* **Material provided**
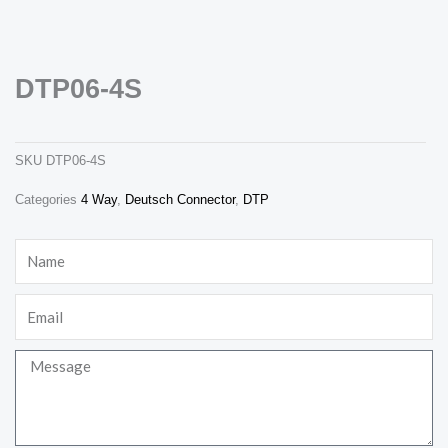
DTP06-4S
dtp06-4s
SKU
DTP06-4S
Necessary
Categories
4 Way
,
Deutsch Connector
,
DTP
These
cookies are
not
Name
optional.
They are
needed for
the website
Email
to function.
Message
Statistics
In order for
us to
improve the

* **Exercise objective**
Print the records word for word and exclude any picture they hold.

* **Written reply**
DTP06-4S
dtp06-4s
SKU
DTP06-4S
Necessary
Categories
4 Way
,
Deutsch Connector
,
DTP
These
cookies are
not
Name
optional.
They are
needed for
the website
Email
to function.
Message
Statistics
In order for
us to
improve the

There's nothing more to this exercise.